Слава богу, времена уже были иные. Но боялись… А вдруг?.. Страх оставался в семье, в моих старших людях до конца жизни. И откуда-то ведь все доходило из школы:
— Маяковский ему, видите, не нравится! Всем нравится, а ему — не нравится. Умник нашелся! Меньше болтай!
И через долгое время, когда я литературой занялся:
— Лучше бы ты не писал…
— Зачем ты по радио так сказал?..
И вовсе шепотом:
— Про тебя из-за границы говорят. Слышали люди…
— Давай деньги отложим. Если тебя заберут… Чтобы тебе передачи… ты не маши рукой, ты не знаешь, а мы это пережили…
И начинали плакать, теперь уже обо мне горюя. Тетя Нюра и мать. Дядя Петя к тому времени умер. Писательством моим они не гордились, говорили:
— Бросил бы ты… Не дай бог.
Юрка
При встрече он говорит мне всегда об одном, лицом светлея:
— Ваш домик… Как хорошо мы жили! Ваша мама и ваша тетя…

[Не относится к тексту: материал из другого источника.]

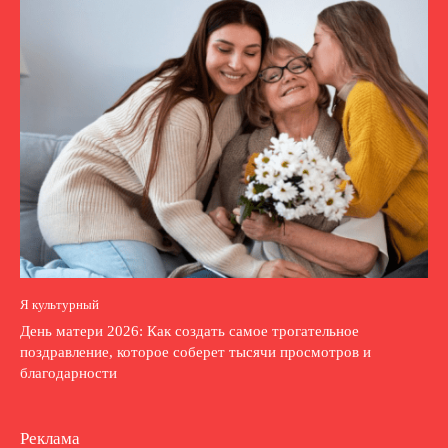
Я культурный
День матери 2026: Как создать самое трогательное
поздравление, которое соберет тысячи просмотров и
благодарности
Реклама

Но видимся мы теперь редко.
В осеннюю да зимнюю непогоду он еле бредет пустынными улицами поселка. В тяжелом долгополом пальто, с большим воротником из искусственного каракуля, в большой шапке с опущенными ушами, в резиновых просторных, хлябающих сапогах. Под шапку он подкладывает грязную тряпицу, чтобы не поддувало. А в сапогах есть ли хотя бы портянки?.. Хлябают сапоги на костлявых ногах. Лицо желтое, изможденное, с острыми подбородком и носиком, запавшие глазки из-под надвинутой шапки глядят с испугом.
Бредет помаленьку. На короткое время зайдет на почту, погреется — и дальше пошел.
Это — всем известный Юрка ли, Юрочка, а по возрасту, конечно, давно уже Юрий Александрович, больной человек, наш давний сосед, бедолага. Что-то у него с головою. Прежде он был баянистом, музыкальное училище окончил, преподавал в музыкальной школе. Потом у него заболело ухо. Делали какую-то операцию в Ленинграде. Вроде неудачно. Что-то, наверное, повредили. Родители его в свою пору умерли. Он живет. Объясняет: “Преследуют меня органы, КГБ. Пытаются уничтожить…” В этом его болезнь. Слава богу, спокойная. Никому не мешает, живет кое-как на крохотную пенсию.
Наш старый дом для Юрия — это светлая сказка из прежней жизни. Когда он говорит о нем, то молодеет лицом:
— Как хорошо мы тогда жили… Ваш домик… Ваша мама и ваша тетя… Я их каждый день проведывал… Такие люди хорошие, соседи… Чай пили. Я им играл на баяне Чайковского, вальс “На сопках Маньчжурии”… Они любили музыку, понимали ее, не то что нынешние…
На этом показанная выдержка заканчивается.